(Dataset items)
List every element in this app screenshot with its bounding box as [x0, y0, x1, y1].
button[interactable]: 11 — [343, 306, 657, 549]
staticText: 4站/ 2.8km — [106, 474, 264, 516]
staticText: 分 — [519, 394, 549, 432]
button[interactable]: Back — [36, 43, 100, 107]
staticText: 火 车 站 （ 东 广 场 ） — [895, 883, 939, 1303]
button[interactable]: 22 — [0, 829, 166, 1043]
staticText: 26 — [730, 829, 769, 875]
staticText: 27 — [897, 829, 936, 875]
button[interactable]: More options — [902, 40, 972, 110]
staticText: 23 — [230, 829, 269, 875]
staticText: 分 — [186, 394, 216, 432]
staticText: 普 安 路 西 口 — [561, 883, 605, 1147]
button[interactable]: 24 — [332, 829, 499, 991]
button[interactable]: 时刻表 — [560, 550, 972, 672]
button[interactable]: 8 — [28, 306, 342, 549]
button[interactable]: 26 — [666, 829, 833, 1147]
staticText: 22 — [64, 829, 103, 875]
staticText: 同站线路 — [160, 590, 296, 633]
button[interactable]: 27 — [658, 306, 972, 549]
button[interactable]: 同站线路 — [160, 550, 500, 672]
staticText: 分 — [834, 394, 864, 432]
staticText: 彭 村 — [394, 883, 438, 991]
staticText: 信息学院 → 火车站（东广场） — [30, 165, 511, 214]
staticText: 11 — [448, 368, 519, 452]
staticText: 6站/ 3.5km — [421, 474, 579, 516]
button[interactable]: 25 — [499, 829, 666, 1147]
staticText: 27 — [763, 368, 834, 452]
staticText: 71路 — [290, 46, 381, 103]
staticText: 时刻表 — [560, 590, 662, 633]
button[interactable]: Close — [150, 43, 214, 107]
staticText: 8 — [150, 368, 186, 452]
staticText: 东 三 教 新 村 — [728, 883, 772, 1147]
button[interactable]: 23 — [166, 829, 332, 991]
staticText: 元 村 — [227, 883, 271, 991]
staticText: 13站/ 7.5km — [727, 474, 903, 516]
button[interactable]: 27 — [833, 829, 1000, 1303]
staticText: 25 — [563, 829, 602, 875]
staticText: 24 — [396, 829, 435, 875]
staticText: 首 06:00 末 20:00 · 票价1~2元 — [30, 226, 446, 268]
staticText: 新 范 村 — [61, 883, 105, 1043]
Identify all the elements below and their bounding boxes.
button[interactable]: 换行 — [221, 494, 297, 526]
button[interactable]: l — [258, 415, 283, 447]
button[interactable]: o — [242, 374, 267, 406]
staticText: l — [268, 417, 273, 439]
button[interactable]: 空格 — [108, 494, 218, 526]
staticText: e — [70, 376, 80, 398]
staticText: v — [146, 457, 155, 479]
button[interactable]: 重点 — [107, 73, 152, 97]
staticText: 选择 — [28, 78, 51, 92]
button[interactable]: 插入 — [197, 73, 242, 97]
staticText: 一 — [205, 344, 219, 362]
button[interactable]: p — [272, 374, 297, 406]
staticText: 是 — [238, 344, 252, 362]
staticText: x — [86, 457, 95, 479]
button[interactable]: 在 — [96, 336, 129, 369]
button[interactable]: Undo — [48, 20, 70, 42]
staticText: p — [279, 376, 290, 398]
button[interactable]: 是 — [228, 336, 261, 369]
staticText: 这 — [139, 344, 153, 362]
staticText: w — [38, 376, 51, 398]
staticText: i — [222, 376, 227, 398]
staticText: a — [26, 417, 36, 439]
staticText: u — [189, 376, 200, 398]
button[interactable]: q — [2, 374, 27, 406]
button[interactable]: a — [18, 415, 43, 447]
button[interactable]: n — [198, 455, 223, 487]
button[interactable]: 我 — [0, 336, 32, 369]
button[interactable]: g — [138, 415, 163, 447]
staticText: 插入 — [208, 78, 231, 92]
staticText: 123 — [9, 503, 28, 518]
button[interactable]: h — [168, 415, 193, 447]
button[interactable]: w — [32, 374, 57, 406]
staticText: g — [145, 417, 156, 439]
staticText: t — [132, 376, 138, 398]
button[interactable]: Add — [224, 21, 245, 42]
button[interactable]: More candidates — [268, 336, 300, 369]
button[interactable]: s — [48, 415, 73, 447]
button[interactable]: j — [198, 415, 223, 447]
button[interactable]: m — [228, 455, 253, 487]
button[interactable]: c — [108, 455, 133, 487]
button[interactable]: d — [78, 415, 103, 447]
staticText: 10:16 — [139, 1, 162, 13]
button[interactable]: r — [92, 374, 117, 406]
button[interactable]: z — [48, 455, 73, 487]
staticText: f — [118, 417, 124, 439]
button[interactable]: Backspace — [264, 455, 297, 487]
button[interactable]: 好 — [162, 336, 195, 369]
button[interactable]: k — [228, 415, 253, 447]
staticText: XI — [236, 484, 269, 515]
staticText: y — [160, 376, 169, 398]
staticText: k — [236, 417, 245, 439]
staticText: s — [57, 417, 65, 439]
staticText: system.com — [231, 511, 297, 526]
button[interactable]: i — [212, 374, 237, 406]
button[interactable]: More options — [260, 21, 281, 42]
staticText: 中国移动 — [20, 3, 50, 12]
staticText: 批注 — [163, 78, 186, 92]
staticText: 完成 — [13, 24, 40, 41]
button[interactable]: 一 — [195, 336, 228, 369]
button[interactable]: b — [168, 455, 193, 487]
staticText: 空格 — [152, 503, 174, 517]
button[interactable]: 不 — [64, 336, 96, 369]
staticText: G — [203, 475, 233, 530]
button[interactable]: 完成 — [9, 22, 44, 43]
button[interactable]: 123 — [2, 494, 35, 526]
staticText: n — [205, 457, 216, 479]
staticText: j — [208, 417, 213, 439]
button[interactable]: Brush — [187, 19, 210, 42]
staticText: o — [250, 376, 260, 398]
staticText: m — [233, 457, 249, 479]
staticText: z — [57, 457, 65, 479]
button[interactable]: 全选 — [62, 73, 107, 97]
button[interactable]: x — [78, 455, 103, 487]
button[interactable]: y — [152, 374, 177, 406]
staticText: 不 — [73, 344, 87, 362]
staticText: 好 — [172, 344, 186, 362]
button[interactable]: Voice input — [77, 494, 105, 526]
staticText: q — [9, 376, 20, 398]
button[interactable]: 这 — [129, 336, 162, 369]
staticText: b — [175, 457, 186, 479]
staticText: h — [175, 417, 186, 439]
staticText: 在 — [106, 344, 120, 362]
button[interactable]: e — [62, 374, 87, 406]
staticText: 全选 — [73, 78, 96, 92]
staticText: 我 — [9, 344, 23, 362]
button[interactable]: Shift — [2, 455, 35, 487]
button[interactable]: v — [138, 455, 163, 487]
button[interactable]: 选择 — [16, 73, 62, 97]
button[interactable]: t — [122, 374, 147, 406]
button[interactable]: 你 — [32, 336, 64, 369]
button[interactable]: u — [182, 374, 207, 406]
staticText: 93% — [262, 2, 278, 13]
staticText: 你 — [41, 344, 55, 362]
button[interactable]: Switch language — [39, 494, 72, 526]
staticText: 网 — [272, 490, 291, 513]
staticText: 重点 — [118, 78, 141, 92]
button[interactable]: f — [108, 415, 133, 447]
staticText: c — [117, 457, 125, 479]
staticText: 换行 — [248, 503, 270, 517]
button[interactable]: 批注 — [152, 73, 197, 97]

--

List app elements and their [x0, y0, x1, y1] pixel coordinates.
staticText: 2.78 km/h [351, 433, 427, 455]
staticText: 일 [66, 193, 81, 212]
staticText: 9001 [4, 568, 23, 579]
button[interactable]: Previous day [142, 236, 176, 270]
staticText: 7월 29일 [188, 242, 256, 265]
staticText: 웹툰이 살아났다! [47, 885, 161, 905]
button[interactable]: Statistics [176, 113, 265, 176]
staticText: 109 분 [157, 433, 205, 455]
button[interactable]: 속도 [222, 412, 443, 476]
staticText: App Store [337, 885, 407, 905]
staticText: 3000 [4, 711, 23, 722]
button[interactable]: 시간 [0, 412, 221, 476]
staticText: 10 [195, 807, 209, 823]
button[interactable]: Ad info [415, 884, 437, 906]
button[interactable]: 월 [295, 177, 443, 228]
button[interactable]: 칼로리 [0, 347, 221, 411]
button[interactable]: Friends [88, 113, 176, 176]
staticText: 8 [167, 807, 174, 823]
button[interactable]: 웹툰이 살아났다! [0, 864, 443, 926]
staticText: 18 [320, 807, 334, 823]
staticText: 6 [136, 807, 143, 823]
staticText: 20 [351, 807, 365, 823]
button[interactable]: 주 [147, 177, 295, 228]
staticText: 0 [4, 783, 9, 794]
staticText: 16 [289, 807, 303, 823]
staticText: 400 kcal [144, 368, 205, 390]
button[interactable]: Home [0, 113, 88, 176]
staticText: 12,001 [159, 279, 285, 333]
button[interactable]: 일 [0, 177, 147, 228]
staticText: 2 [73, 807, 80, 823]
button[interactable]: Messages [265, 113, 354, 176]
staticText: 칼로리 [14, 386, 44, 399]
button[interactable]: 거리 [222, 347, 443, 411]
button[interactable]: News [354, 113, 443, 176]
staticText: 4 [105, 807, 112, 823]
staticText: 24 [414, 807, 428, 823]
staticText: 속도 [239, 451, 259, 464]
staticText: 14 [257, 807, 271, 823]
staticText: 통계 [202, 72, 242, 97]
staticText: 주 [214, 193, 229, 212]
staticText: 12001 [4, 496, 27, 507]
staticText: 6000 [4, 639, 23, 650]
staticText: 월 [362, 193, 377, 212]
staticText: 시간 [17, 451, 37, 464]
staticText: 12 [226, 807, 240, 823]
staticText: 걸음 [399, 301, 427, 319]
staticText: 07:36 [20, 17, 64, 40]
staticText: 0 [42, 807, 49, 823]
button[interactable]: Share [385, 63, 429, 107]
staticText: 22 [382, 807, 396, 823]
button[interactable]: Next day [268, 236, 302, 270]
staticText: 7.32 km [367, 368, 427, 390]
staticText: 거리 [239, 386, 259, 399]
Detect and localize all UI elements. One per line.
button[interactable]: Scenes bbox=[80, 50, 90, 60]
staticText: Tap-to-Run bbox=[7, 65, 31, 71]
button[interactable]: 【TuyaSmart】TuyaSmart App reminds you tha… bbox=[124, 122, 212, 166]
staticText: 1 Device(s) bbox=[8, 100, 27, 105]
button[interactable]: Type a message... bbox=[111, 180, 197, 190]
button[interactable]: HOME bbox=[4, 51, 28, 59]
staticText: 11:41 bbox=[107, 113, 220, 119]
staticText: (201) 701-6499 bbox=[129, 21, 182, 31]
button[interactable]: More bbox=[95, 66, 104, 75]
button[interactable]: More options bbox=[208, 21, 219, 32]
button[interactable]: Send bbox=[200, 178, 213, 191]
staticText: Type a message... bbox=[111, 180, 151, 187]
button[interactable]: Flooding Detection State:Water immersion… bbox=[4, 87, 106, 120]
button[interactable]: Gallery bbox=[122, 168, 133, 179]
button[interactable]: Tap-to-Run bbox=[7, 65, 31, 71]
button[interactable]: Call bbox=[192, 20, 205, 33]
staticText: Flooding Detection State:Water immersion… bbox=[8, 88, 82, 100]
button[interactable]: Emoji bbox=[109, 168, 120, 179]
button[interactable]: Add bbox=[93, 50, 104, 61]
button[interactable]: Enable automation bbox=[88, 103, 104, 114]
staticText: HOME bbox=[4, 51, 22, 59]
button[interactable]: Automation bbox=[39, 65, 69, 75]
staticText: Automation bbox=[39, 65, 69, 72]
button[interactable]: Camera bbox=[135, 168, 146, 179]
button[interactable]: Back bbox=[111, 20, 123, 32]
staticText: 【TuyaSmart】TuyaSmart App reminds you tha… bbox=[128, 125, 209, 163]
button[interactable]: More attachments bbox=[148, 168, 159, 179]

- **EXERCISE DESCRIPTION**: Show all lines above holding "State".

- **ANSWER SECTION**:
button[interactable]: Flooding Detection State:Water immersion… bbox=[4, 87, 106, 120]
staticText: Flooding Detection State:Water immersion… bbox=[8, 88, 82, 100]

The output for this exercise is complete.